→ Exercise instructions
Records follow. Pull out every line that contains "chakra".

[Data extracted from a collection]
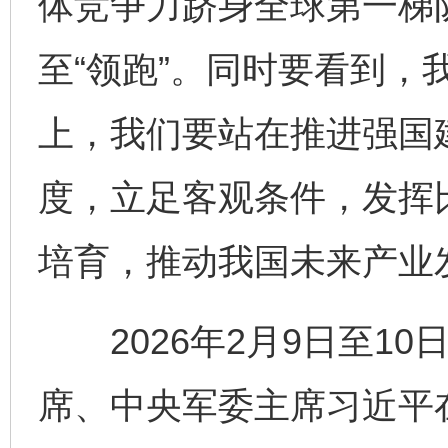
体竞争力跻身全球第一梯队
至“领跑”。同时要看到，
上，我们要站在推进强国
度，立足客观条件，发挥
培育，推动我国未来产业
2026年2月9日至10
席、中央军委主席习近平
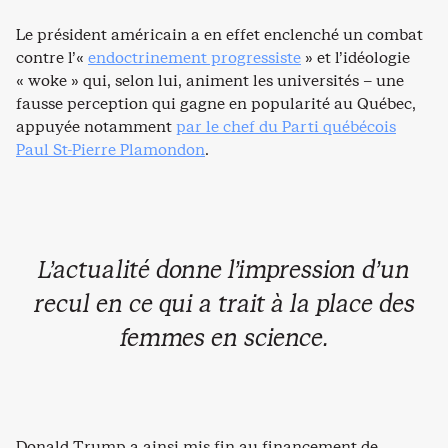
Le président américain a en effet enclenché un combat
contre l’«
endoctrinement progressiste
» et l’idéologie
« woke » qui, selon lui, animent les universités – une
fausse perception qui gagne en popularité au Québec,
appuyée notamment
par le chef du Parti québécois
Paul St-Pierre Plamondon
.
L’actualité donne l’impression d’un
recul en ce qui a trait à la place des
femmes en science.
Donald Trump a ainsi mis fin au financement de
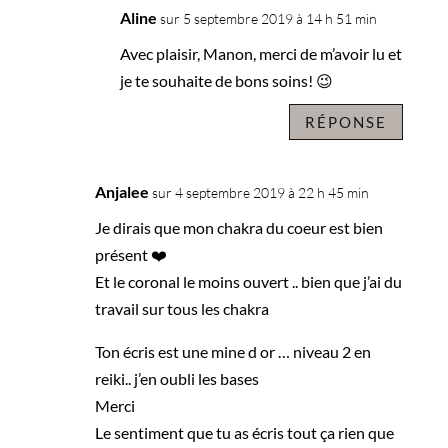
Aline
sur 5 septembre 2019 à 14 h 51 min
Avec plaisir, Manon, merci de m’avoir lu et
je te souhaite de bons soins! 😉
RÉPONSE
Anjalee
sur 4 septembre 2019 à 22 h 45 min
Je dirais que mon chakra du coeur est bien
présent ❤️
Et le coronal le moins ouvert .. bien que j’ai du
travail sur tous les chakra
Ton écris est une mine d or … niveau 2 en
reiki.. j’en oubli les bases
Merci
Le sentiment que tu as écris tout ça rien que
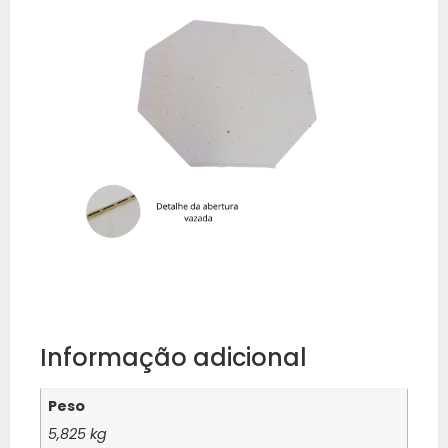
Informação adicional
Peso
5,825 kg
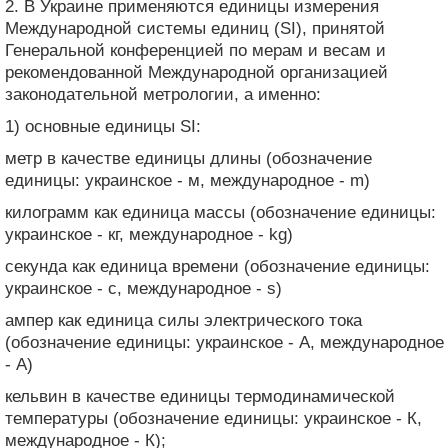
2. В Украине применяются единицы измерения
Международной системы единиц (SI), принятой
Генеральной конференцией по мерам и весам и
рекомендованной Международной организацией
законодательной метрологии, а именно:
1) основные единицы SI:
метр в качестве единицы длины (обозначение
единицы: украинское - м, международное - m)
килограмм как единица массы (обозначение единицы:
украинское - кг, международное - kg)
секунда как единица времени (обозначение единицы:
украинское - с, международное - s)
ампер как единица силы электрического тока
(обозначение единицы: украинское - А, международное
- А)
кельвин в качестве единицы термодинамической
температуры (обозначение единицы: украинское - К,
международное - К);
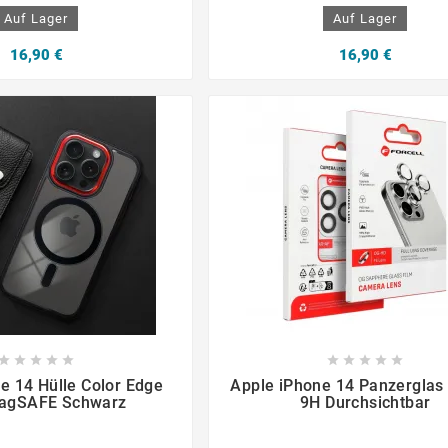
Auf Lager
Auf Lager
16,90 €
16,90 €

















e 14 Hülle Color Edge
Apple iPhone 14 Panzerglas 
agSAFE Schwarz
9H Durchsichtbar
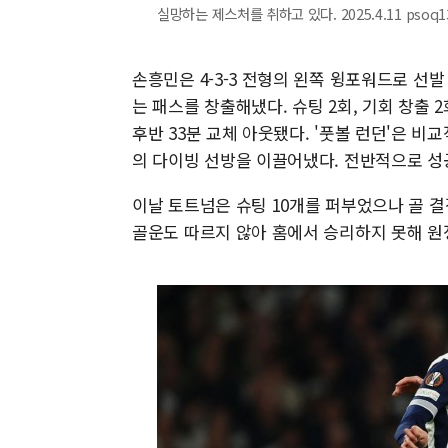
실망하는 제스처를 취하고 있다. 2025.4.11 psoq1
손흥민은 4-3-3 전형의 왼쪽 윙포워드로 선발
는 패스를 창출해냈다. 슈팅 2회, 기회 창출 2
후반 33분 교체 아웃됐다. '풋볼 런던'은 비
의 다이빙 선방을 이끌어냈다. 전반적으로 성
이날 토트넘은 슈팅 10개를 퍼부었으나 골 결
골운도 따르지 않아 홈에서 승리하지 못해 원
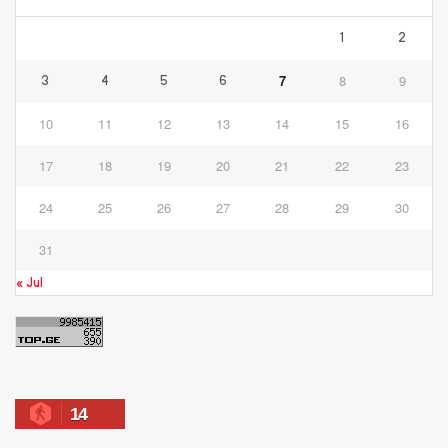
1
2
7
8
9
3
4
5
6
10
11
12
13
14
15
16
17
18
19
20
21
22
23
24
25
26
27
28
29
30
31
« Jul
14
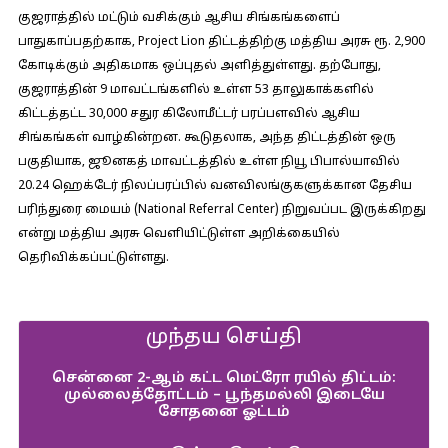
குஜராத்தில் மட்டும் வசிக்கும் ஆசிய சிங்கங்களைப்
பாதுகாப்பதற்காக, Project Lion திட்டத்திற்கு மத்திய அரசு ரூ. 2,900
கோடிக்கும் அதிகமாக ஒப்புதல் அளித்துள்ளது. தற்போது, ​​
குஜராத்தின் 9 மாவட்டங்களில் உள்ள 53 தாலுகாக்களில்
கிட்டத்தட்ட 30,000 சதுர கிலோமீட்டர் பரப்பளவில் ஆசிய
சிங்கங்கள் வாழ்கின்றன. கூடுதலாக, அந்த திட்டத்தின் ஒரு
பகுதியாக, ஜூனகத் மாவட்டத்தில் உள்ள நியூ பிபால்யாவில்
20.24 ஹெக்டேர் நிலப்பரப்பில் வனவிலங்குகளுக்கான தேசிய
பரிந்துரை மையம் (National Referral Center) நிறுவப்பட இருக்கிறது
என்று மத்திய அரசு வெளியிட்டுள்ள அறிக்கையில்
தெரிவிக்கப்பட்டுள்ளது.
முந்தய செய்தி
சென்னை 2-ஆம் கட்ட மெட்ரோ ரயில் திட்டம்:
முல்லைத்தோட்டம் – பூந்தமல்லி இடையே
சோதனை ஓட்டம்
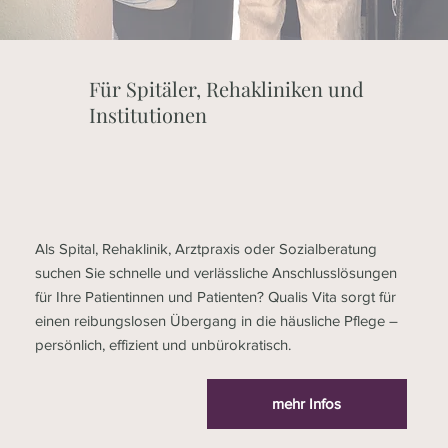
Für Spitäler, Rehakliniken und
Institutionen
Als Spital, Rehaklinik, Arztpraxis oder Sozialberatung
suchen Sie schnelle und verlässliche Anschlusslösungen
für Ihre Patientinnen und Patienten? Qualis Vita sorgt für
einen reibungslosen Übergang in die häusliche Pflege –
persönlich, effizient und unbürokratisch.
mehr Infos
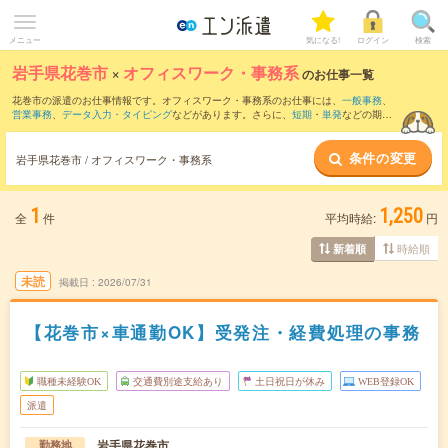
メニュー
気になる!
ログイン
検索
岩手県花巻市
×
オフィスワーク・事務系
のお仕事一覧
花巻市の派遣のお仕事情報です。オフィスワーク・事務系のお仕事には、
一般事務
、
営業事務
、
データ入力・タイピング
などがあります。さらに、
短期
・
単発
などの期間
や、
職種未経験OK
などのこだわり条件で絞り込んでいただけます。
条件の変更
岩手県花巻市 / オフィスワーク・事務系
1
1,250
全
件
平均時給:
円
時給順
新着順
未読
掲載日
2026/07/31
【花巻市×車通勤OK】受発注・経費処理の事務
職種未経験OK
交通費別途支給あり
土日祝日が休み
WEB登録OK
派遣
岩手県花巻市
勤務地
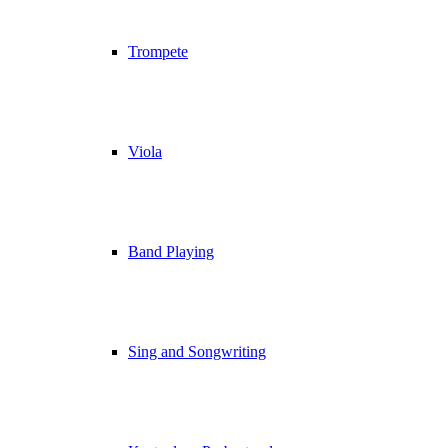
Trompete
Viola
Band Playing
Sing and Songwriting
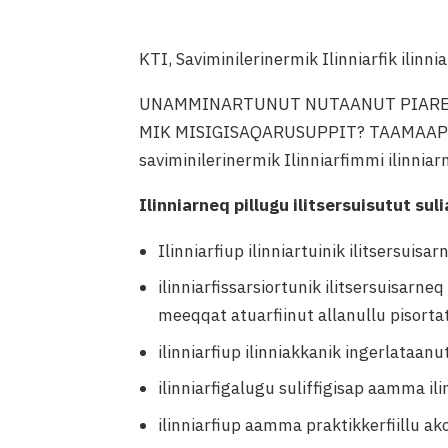
KTI, Saviminilerinermik Ilinniarfik ilinni
UNAMMINARTUNUT NUTAANUT PIARE
MIK MISIGISAQARUSUPPIT? TAAMAAP
saviminilerinermik Ilinniarfimmi ilinniar
Ilinniarneq pillugu ilitsersuisutut sul
Ilinniarfiup ilinniartuinik ilitsersuisar
ilinniarfissarsiortunik ilitsersuisarn
meeqqat atuarfiinut allanullu pisorta
ilinniarfiup ilinniakkanik ingerlataan
ilinniarfigalugu suliffigisap aamma i
ilinniarfiup aamma praktikkerfiillu 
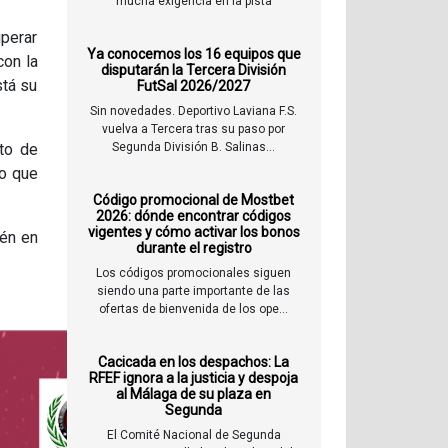
mucha exigencia en la pista
perar
Ya conocemos los 16 equipos que
con la
disputarán la Tercera División
stá su
FutSal 2026/2027
Sin novedades. Deportivo Laviana F.S.
vuelva a Tercera tras su paso por
to de
Segunda División B. Salinas...
lo que
Código promocional de Mostbet
2026: dónde encontrar códigos
vigentes y cómo activar los bonos
ién en
durante el registro
Los códigos promocionales siguen
siendo una parte importante de las
ofertas de bienvenida de los ope...
Cacicada en los despachos: La
RFEF ignora a la justicia y despoja
al Málaga de su plaza en
Segunda
El Comité Nacional de Segunda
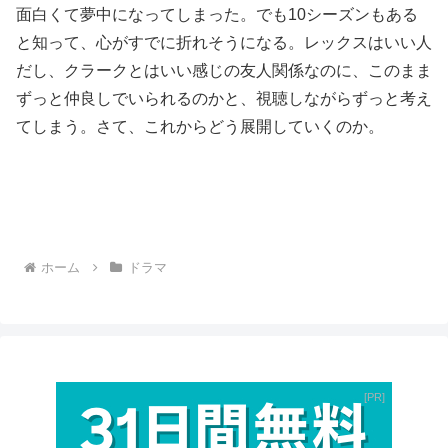
面白くて夢中になってしまった。でも10シーズンもある
と知って、心がすでに折れそうになる。レックスはいい人
だし、クラークとはいい感じの友人関係なのに、このまま
ずっと仲良しでいられるのかと、視聴しながらずっと考え
てしまう。さて、これからどう展開していくのか。
ホーム
ドラマ
PR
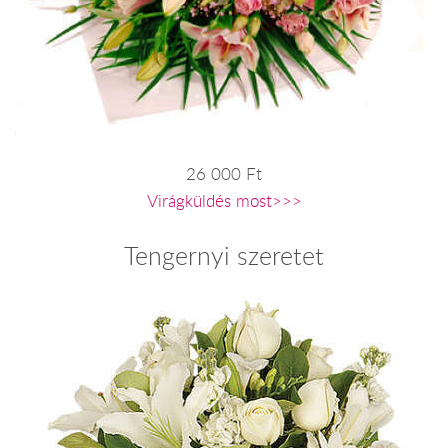
26 000 Ft
Virágküldés most>>>
Tengernyi szeretet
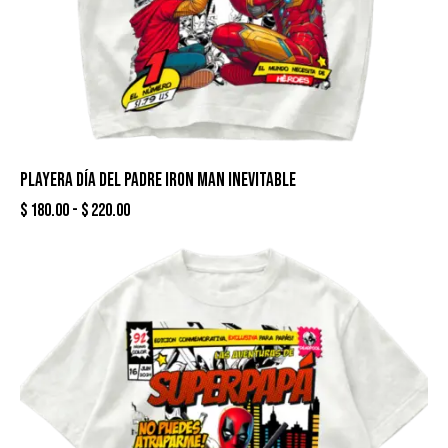
PLAYERA DÍA DEL PADRE IRON MAN INEVITABLE
$
180.00
-
$
220.00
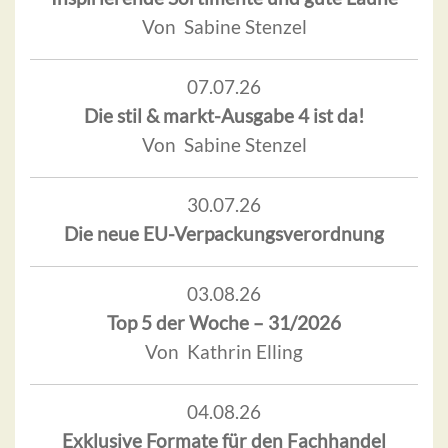
Von Sabine Stenzel
07.07.26
Die stil & markt-Ausgabe 4 ist da!
Von Sabine Stenzel
30.07.26
Die neue EU-Verpackungsverordnung
03.08.26
Top 5 der Woche – 31/2026
Von Kathrin Elling
04.08.26
Exklusive Formate für den Fachhandel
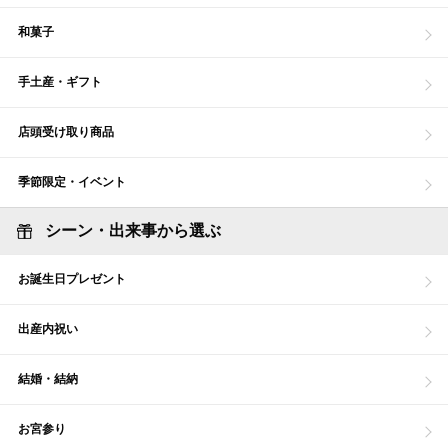
和菓子
手土産・ギフト
店頭受け取り商品
季節限定・イベント
シーン・出来事から選ぶ
お誕生日プレゼント
出産内祝い
結婚・結納
お宮参り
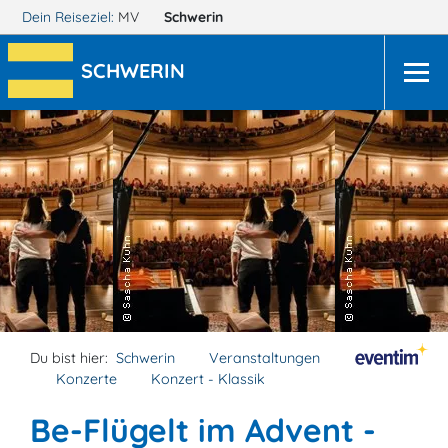
Dein Reiseziel:
MV
Schwerin
SCHWERIN
Du bist hier:
Schwerin
Veranstaltungen
Konzerte
Konzert - Klassik
Be-Flügelt im Advent -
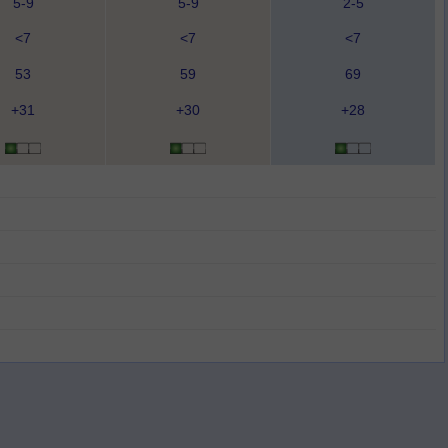
5-9
5-9
2-5
<7
<7
<7
53
59
69
+31
+30
+28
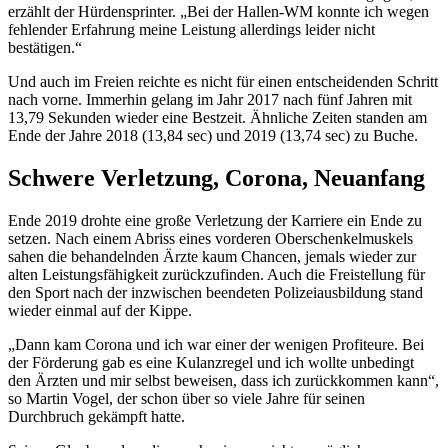
erzählt der Hürdensprinter. „Bei der Hallen-WM konnte ich wegen
fehlender Erfahrung meine Leistung allerdings leider nicht
bestätigen.“
Und auch im Freien reichte es nicht für einen entscheidenden Schritt
nach vorne. Immerhin gelang im Jahr 2017 nach fünf Jahren mit
13,79 Sekunden wieder eine Bestzeit. Ähnliche Zeiten standen am
Ende der Jahre 2018 (13,84 sec) und 2019 (13,74 sec) zu Buche.
Schwere Verletzung, Corona, Neuanfang
Ende 2019 drohte eine große Verletzung der Karriere ein Ende zu
setzen. Nach einem Abriss eines vorderen Oberschenkelmuskels
sahen die behandelnden Ärzte kaum Chancen, jemals wieder zur
alten Leistungsfähigkeit zurückzufinden. Auch die Freistellung für
den Sport nach der inzwischen beendeten Polizeiausbildung stand
wieder einmal auf der Kippe.
„Dann kam Corona und ich war einer der wenigen Profiteure. Bei
der Förderung gab es eine Kulanzregel und ich wollte unbedingt
den Ärzten und mir selbst beweisen, dass ich zurückkommen kann“,
so Martin Vogel, der schon über so viele Jahre für seinen
Durchbruch gekämpft hatte.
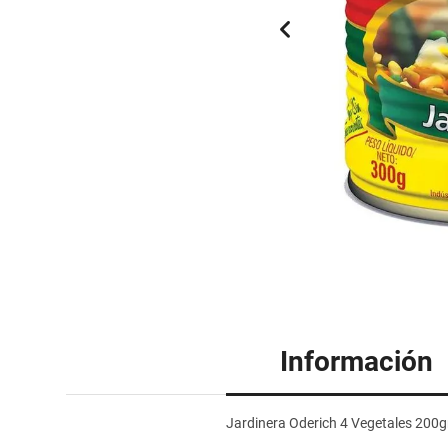
Información
Jardinera Oderich 4 Vegetales 200g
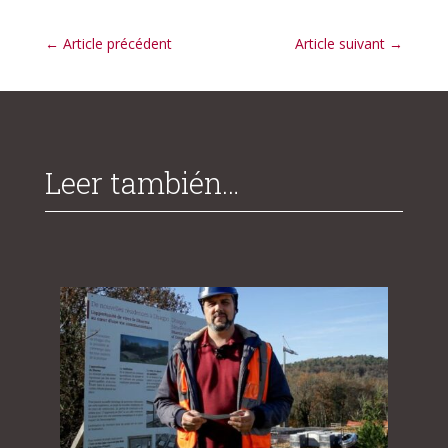
←
Article précédent
Article suivant
→
Leer también…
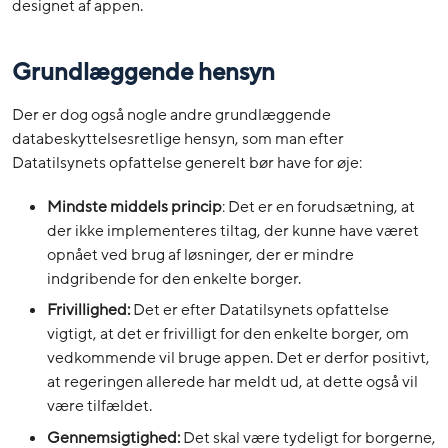
designet af appen.
Grundlæggende hensyn
Der er dog også nogle andre grundlæggende
databeskyttelsesretlige hensyn, som man efter
Datatilsynets opfattelse generelt bør have for øje:
Mindste middels princip
: Det er en forudsætning, at
der ikke implementeres tiltag, der kunne have været
opnået ved brug af løsninger, der er mindre
indgribende for den enkelte borger.
Frivillighed:
Det er efter Datatilsynets opfattelse
vigtigt, at det er frivilligt for den enkelte borger, om
vedkommende vil bruge appen. Det er derfor positivt,
at regeringen allerede har meldt ud, at dette også vil
være tilfældet.
Gennemsigtighed:
Det skal være tydeligt for borgerne,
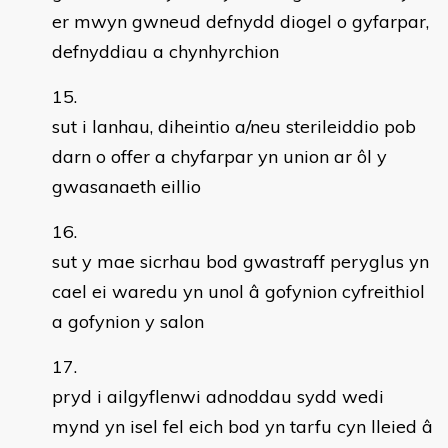
er mwyn gwneud defnydd diogel o gyfarpar,
defnyddiau a chynhyrchion
sut i lanhau, diheintio a/neu sterileiddio pob
darn o offer a chyfarpar yn union ar ôl y
gwasanaeth eillio
sut y mae sicrhau bod gwastraff peryglus yn
cael ei waredu yn unol â gofynion cyfreithiol
a gofynion y salon
pryd i ailgyflenwi adnoddau sydd wedi
mynd yn isel fel eich bod yn tarfu cyn lleied â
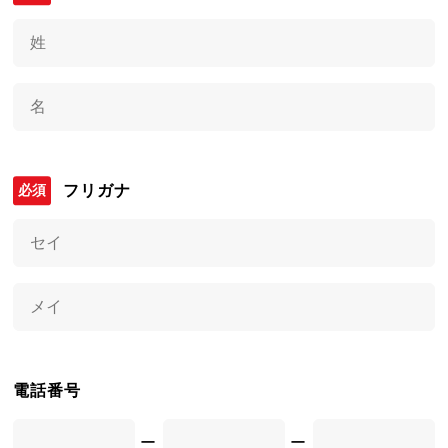
フリガナ
電話番号
ー
ー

→ Task output
Je dirais que mon chakra du coeur est bien
travail sur tous les chakra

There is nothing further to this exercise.